(Beginning of Supplied information)
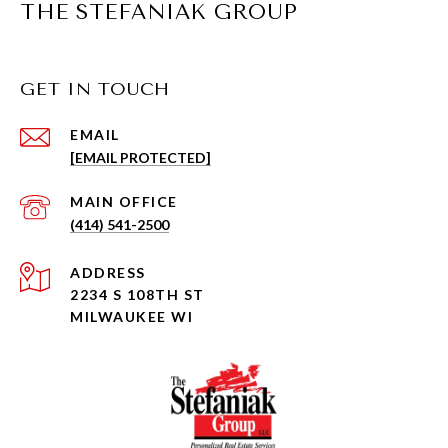
THE STEFANIAK GROUP
GET IN TOUCH
EMAIL
[EMAIL PROTECTED]
(414) 541-2500
ADDRESS
2234 S 108TH ST
MILWAUKEE WI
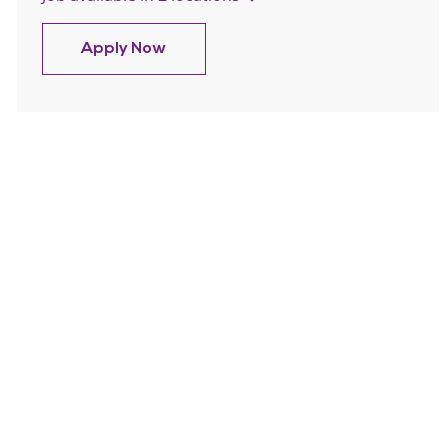
Trinity Health At Home Muskegon No
Apply Now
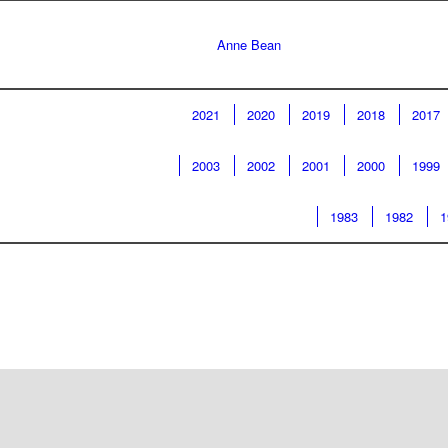
Anne Bean
2021
2020
2019
2018
2017
2003
2002
2001
2000
1999
1983
1982
1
(End of Supplied information)
Task prompt —
Once the line containing "MILWAUKEE WI" is found, copy it and each line after it through the end of the entries above exactly; nothing else, and no pictures.

Your solution —
MILWAUKEE WI
Trinity Health At Home Muskegon No
Apply Now
Anne Bean
2021
2020
2019
2018
2017
2003
2002
2001
2000
1999
1983
1982
1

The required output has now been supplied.